| DATA EXTRACT |

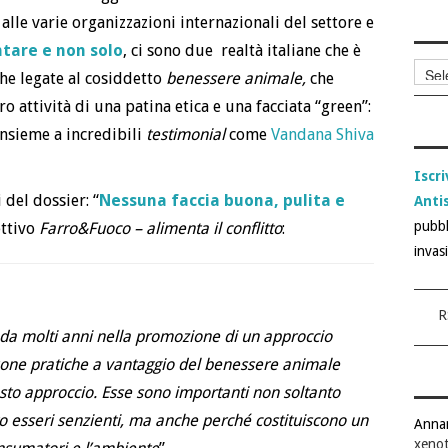
 alle varie organizzazioni internazionali del settore e
ntare e non solo
, ci sono due realtà italiane che è
Archi
che legate al cosiddetto
benessere animale,
che
articol
 attività di una patina etica e una facciata “green”:
nsieme a incredibili
testimonial
come
Vandana Shiva
Iscri
 del dossier: “
Nessuna faccia buona, pulita e
Anti
pubbl
ettivo
Farro&Fuoco – alimenta il conflitto
:
invas
R
a molti anni nella promozione di un approccio
e buone pratiche a vantaggio del benessere animale
to approccio. Esse sono importanti non soltanto
to esseri senzienti, ma anche perché costituiscono un
Anna
xenot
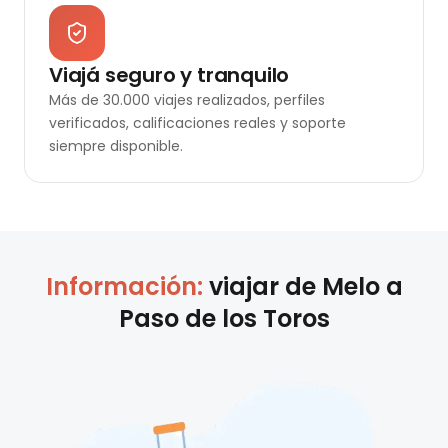
Viajá seguro y tranquilo
Más de 30.000 viajes realizados, perfiles
verificados, calificaciones reales y soporte
siempre disponible.
Información:
viajar de
Melo
a
Paso de los Toros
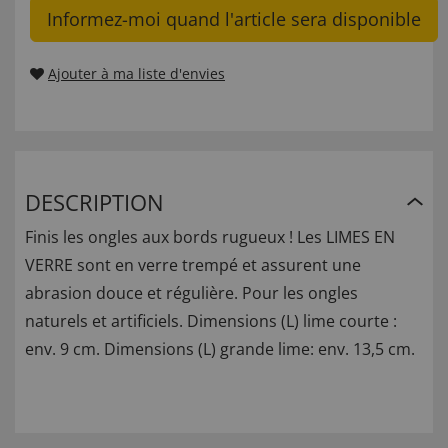
Informez-moi quand l'article sera disponible
Ajouter à ma liste d'envies
DESCRIPTION
Finis les ongles aux bords rugueux ! Les LIMES EN
VERRE sont en verre trempé et assurent une
abrasion douce et régulière. Pour les ongles
naturels et artificiels. Dimensions (L) lime courte :
env. 9 cm. Dimensions (L) grande lime: env. 13,5 cm.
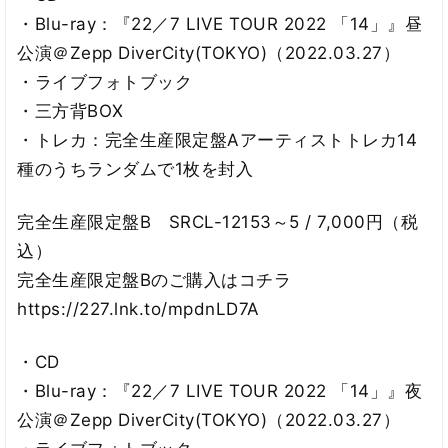
・Blu-ray：『22／7 LIVE TOUR 2022 「14」』昼
公演＠Zepp DiverCity(TOKYO)（2022.03.27）
・ライブフォトブック
・三方背BOX
・トレカ：完全生産限定盤Aアーティストトレカ14
種のうちランダムで1枚を封入
完全生産限定盤B SRCL-12153～5 / 7,000円（税
込）
完全生産限定盤Bのご購入はコチラ
https://227.lnk.to/mpdnLD7A
・CD
・Blu-ray：『22／7 LIVE TOUR 2022 「14」』夜
公演＠Zepp DiverCity(TOKYO)（2022.03.27）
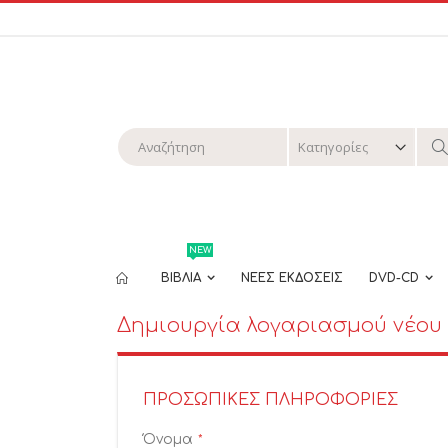
Μετάβαση
στο
περιεχόμενο
Αναζήτηση
Α
NEW
ΒΙΒΛΙΑ
ΝΕΕΣ ΕΚΔΟΣΕΙΣ
DVD-CD
Δημιουργία λογαριασμού νέου
ΠΡΟΣΩΠΙΚΈΣ ΠΛΗΡΟΦΟΡΊΕΣ
Όνομα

| EXERCISE |
Since the pictures are not wanted, transcribe the rest of the listing above exactly.

| ANSWER SECTION |
 alle varie organizzazioni internazionali del settore e
ntare e non solo
, ci sono due realtà italiane che è
Archi
che legate al cosiddetto
benessere animale,
che
articol
 attività di una patina etica e una facciata “green”:
nsieme a incredibili
testimonial
come
Vandana Shiva
Iscri
 del dossier: “
Nessuna faccia buona, pulita e
Anti
pubbl
ettivo
Farro&Fuoco – alimenta il conflitto
:
invas
R
a molti anni nella promozione di un approccio
e buone pratiche a vantaggio del benessere animale
to approccio. Esse sono importanti non soltanto
to esseri senzienti, ma anche perché costituiscono un
Anna
xenot
Viajá seguro y tranquilo
Más de 30.000 viajes realizados, perfiles
verificados, calificaciones reales y soporte
siempre disponible.
Información:
viajar de
Melo
a
Paso de los Toros
Informez-moi quand l'article sera disponible
Ajouter à ma liste d'envies
DESCRIPTION
Finis les ongles aux bords rugueux ! Les LIMES EN
VERRE sont en verre trempé et assurent une
abrasion douce et régulière. Pour les ongles
naturels et artificiels. Dimensions (L) lime courte :
env. 9 cm. Dimensions (L) grande lime: env. 13,5 cm.
・Blu-ray：『22／7 LIVE TOUR 2022 「14」』昼
公演＠Zepp DiverCity(TOKYO)（2022.03.27）
・ライブフォトブック
・三方背BOX
・トレカ：完全生産限定盤Aアーティストトレカ14
種のうちランダムで1枚を封入
完全生産限定盤B SRCL-12153～5 / 7,000円（税
込）
完全生産限定盤Bのご購入はコチラ
https://227.lnk.to/mpdnLD7A
・CD
・Blu-ray：『22／7 LIVE TOUR 2022 「14」』夜
公演＠Zepp DiverCity(TOKYO)（2022.03.27）
Μετάβαση
στο
περιεχόμενο
Αναζήτηση
Α
NEW
ΒΙΒΛΙΑ
ΝΕΕΣ ΕΚΔΟΣΕΙΣ
DVD-CD
Δημιουργία λογαριασμού νέου
ΠΡΟΣΩΠΙΚΈΣ ΠΛΗΡΟΦΟΡΊΕΣ
Όνομα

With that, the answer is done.